#### Action item
The listing below should be reproduced precisely, except for its images.

#### The input
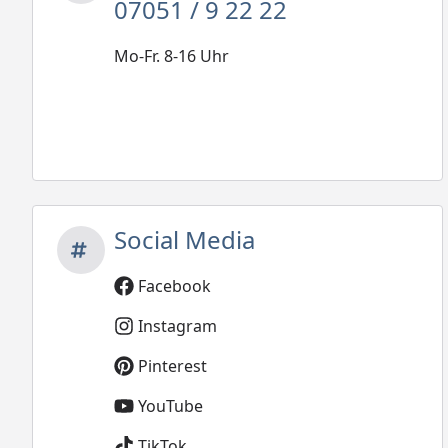
07051 / 9 22 22
Mo-Fr. 8-16 Uhr
Social Media
Facebook
Instagram
Pinterest
YouTube
TikTok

#### Solution to this problem
07051 / 9 22 22
Mo-Fr. 8-16 Uhr
Social Media
Facebook
Instagram
Pinterest
YouTube
TikTok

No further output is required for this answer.